----- Record excerpts -----

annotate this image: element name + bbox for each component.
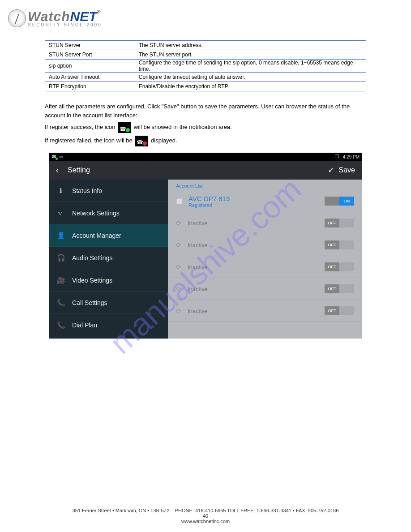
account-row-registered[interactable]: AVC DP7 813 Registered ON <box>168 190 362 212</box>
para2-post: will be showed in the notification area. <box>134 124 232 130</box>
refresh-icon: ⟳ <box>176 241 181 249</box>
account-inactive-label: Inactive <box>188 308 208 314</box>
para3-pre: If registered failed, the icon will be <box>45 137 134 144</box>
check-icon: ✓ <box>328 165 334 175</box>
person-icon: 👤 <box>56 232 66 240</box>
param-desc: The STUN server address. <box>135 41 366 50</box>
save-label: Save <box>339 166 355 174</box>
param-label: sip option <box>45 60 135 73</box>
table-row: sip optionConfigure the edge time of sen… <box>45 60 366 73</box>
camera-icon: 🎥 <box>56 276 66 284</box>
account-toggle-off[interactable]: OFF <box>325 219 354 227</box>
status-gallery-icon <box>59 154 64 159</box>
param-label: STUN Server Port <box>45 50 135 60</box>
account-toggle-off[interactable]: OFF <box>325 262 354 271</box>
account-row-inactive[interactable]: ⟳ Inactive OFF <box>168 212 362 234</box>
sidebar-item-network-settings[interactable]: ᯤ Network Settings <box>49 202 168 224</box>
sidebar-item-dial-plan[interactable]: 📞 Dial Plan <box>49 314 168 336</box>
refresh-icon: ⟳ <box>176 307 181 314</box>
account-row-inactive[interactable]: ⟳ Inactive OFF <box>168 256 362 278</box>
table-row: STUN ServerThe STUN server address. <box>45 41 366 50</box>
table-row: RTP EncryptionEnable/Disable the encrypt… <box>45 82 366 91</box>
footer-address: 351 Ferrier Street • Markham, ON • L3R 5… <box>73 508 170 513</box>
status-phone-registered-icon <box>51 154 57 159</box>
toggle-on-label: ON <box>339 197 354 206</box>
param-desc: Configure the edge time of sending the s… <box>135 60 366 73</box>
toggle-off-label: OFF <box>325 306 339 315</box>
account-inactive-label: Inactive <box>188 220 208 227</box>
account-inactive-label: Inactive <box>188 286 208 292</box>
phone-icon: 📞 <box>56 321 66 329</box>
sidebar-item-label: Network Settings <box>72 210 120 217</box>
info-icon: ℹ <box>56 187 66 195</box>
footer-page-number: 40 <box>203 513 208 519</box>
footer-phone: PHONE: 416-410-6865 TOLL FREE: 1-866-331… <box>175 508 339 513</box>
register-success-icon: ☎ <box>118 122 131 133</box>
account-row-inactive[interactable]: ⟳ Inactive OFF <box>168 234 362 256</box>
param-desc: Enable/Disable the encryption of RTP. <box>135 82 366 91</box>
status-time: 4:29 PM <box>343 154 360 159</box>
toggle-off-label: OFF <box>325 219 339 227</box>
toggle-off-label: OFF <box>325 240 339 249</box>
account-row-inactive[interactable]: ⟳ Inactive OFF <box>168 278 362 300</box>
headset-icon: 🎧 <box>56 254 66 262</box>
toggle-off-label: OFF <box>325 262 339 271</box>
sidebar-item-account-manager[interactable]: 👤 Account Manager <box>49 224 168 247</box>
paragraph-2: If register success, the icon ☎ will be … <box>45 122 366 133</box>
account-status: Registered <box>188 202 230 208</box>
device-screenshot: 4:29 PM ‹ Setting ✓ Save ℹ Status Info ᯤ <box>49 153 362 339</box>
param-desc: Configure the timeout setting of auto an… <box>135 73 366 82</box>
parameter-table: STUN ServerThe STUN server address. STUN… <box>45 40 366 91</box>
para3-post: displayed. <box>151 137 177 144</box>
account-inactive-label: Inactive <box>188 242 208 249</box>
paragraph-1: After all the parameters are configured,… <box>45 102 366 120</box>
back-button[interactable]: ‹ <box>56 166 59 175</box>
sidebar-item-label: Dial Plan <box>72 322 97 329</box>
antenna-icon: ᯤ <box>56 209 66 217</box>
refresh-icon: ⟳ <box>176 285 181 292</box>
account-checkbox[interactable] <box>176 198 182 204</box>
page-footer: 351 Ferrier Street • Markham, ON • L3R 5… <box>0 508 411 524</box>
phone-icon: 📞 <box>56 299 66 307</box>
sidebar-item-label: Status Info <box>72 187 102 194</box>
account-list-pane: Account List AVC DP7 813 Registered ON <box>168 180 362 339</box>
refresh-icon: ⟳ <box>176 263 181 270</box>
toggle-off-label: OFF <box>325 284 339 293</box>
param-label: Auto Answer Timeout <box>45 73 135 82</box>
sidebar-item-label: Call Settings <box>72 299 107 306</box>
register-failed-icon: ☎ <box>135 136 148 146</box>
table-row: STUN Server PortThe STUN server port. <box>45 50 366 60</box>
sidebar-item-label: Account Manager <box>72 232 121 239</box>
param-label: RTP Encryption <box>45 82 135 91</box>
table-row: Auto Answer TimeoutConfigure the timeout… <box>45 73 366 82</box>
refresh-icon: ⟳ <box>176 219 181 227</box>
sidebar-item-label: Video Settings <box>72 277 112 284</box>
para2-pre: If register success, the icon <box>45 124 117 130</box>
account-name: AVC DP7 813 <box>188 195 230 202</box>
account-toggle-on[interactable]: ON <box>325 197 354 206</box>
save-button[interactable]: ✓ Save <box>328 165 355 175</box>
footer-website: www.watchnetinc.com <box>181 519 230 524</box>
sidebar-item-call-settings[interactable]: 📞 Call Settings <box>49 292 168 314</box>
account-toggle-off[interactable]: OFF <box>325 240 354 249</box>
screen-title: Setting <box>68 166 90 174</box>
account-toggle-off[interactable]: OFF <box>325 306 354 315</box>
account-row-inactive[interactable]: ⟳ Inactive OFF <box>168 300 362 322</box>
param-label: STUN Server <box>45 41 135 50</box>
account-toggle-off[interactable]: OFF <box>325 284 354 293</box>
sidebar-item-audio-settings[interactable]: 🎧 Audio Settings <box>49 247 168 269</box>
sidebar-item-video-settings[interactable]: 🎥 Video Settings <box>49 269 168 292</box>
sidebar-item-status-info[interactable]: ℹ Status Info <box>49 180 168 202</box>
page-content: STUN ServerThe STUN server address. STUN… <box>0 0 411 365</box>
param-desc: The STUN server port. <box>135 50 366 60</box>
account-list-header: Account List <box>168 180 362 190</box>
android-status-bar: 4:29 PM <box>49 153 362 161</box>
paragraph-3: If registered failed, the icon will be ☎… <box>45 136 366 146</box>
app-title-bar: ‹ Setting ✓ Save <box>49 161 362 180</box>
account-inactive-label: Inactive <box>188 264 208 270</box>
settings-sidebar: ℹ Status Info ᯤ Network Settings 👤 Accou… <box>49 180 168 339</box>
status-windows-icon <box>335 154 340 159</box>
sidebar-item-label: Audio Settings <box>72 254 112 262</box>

-----

**Required work:** Which lines in the data above hold the word "Ferrier"? Return each of them.

**Exercise response:**
footer-address: 351 Ferrier Street • Markham, ON • L3R 5… <box>73 508 170 513</box>
page-footer: 351 Ferrier Street • Markham, ON • L3R 5… <box>0 508 411 524</box>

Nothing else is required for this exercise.